> [INPUT FOR THIS TASK]:
----

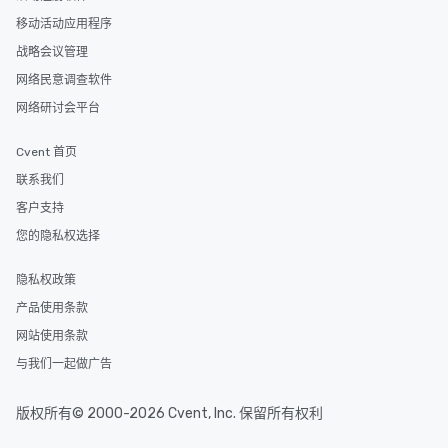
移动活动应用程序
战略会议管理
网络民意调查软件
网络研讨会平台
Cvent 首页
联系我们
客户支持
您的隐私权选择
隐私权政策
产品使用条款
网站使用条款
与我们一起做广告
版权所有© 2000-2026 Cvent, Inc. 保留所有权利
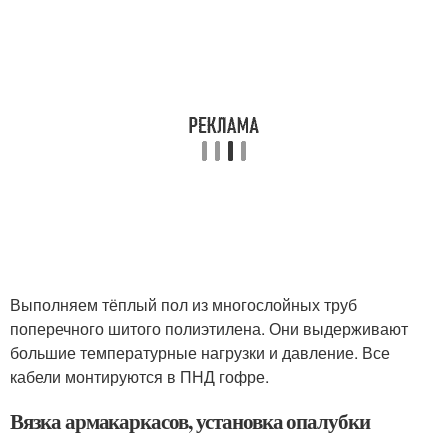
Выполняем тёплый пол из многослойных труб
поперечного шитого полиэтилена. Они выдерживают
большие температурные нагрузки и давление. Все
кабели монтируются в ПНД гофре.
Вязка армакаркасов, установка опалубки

----

> [WHAT THE EXERCISE ASKS]:
The answer must consist of every line in the records above that contains the word "Cvent".

> [OUTPUT OF THE TASK]:
Cvent 首页
版权所有© 2000-2026 Cvent, Inc. 保留所有权利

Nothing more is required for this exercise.